I fell in love with our exercises at the barre—pliés, tendus, rond de jambe, frappe, grand battement—and felt that I was learning a new language that put me in communion with the daily ritual of dancers around the world. As I worked through a gruelling 45-minute barre sequence, I was reminded to pay attention to my plumb line, which runs from the top of my head to my toes, and without expressly trying, I found myself standing taller. I sweat through the leg extensions—encouraged to move only so far and high as my body allowed—both from the exertion and the mental workout of memorizing the steps and their attendant arm movements (port de bras). By the time we were jumping in the centre, with my muscles and joints engaged, I was red-faced. I felt pleasantly exhausted, as if I had just finished a colossal cardio workout.
We end class in a reverence—a curtsy that transforms from a formal, modest leave-taking into a grand gesture of thanks to our teacher, our pianist and also, I like to think, to our own bodies, for travelling with us and more importantly, letting us soar.
I never expected to make peace with my aging body in ballet class. As an art form, ballet has a reputation for body surveillance and exacting physical requirements. But the adult ballet studio is a different space entirely. Nobody will pay to watch us perform. In class, I’m surrounded by women—and the occasional man—of all body shapes and ages. I’ve stood next to a pastry chef, a lawyer, a doctor, an IT manager and a high school teacher; some danced as teenagers, some are ballet aficionados and wanted to try the art form for themselves, some are ballet moms and some came for the workout and unexpectedly found grace in the beauty of balletic lines.
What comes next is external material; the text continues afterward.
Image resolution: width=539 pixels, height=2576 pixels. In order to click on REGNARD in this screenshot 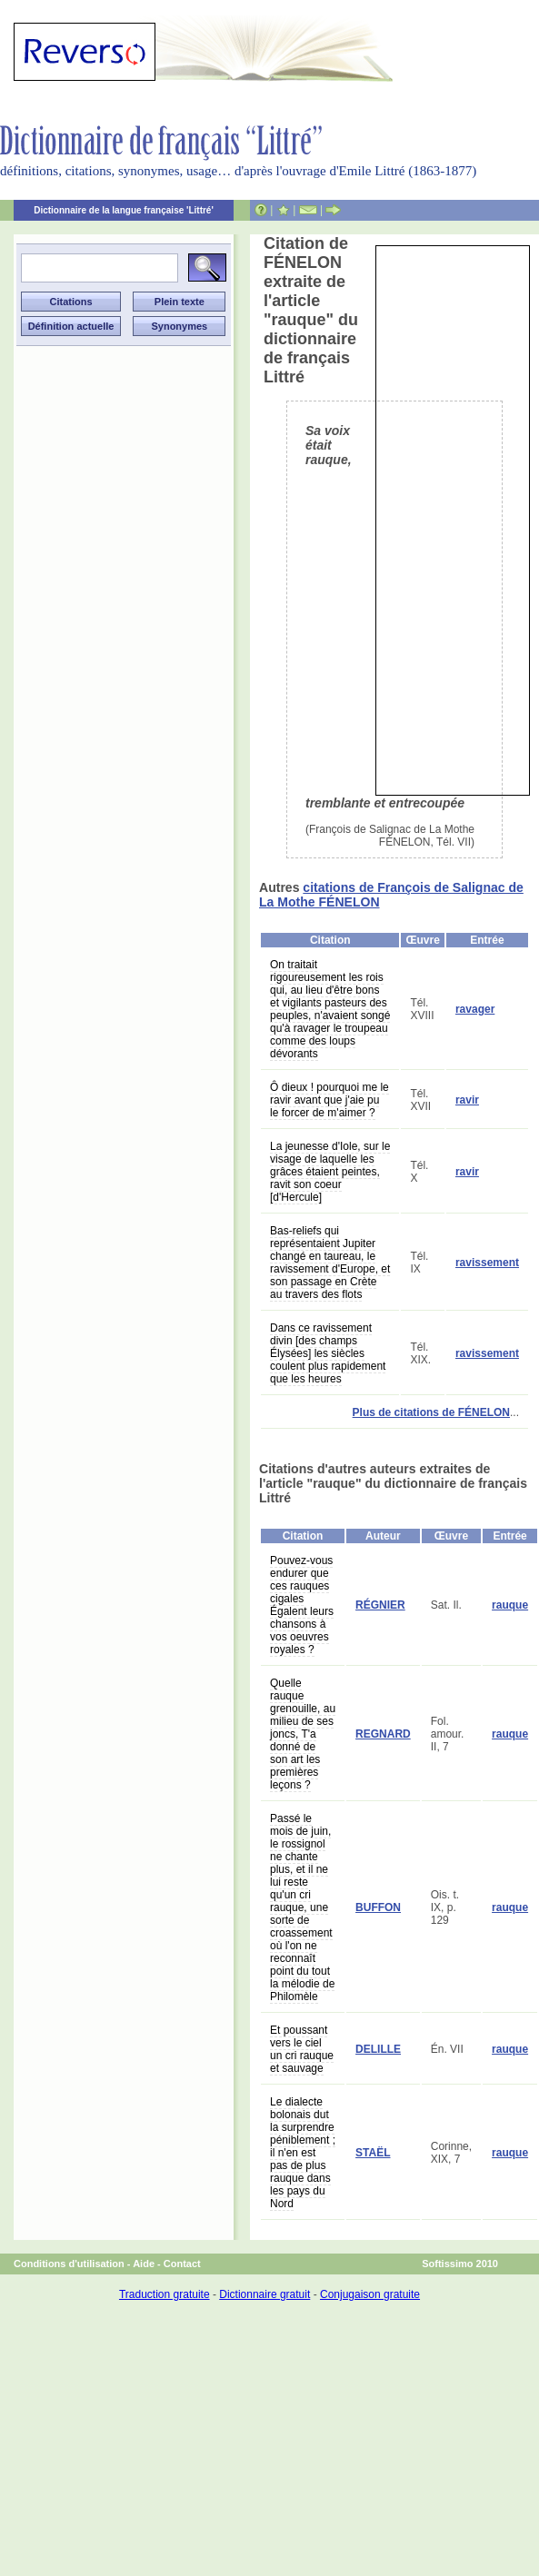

It’s now been nine years since I first walked into the adult ballet studio. I’m still a beginner—and likely will be forever. There will always be a disconnect between how I feel when I’m waltzing and pirouetting, and the way I look in the mirror, no matter how hard I work (reader, I’m 50). And yet I keep coming back to the studio because it’s the hour and a half of my week where I feel most alive, where I’m able to shed the internalized assessment of the dreaded fitness test and the belief in my body’s deficiency. It isn’t just my feet that are turned out in ballet class; the turnout reverberates through my entire body and I instinctively relax my back, grow taller and find my chest and shoulders reaching outward to meet the world with more openness and awe.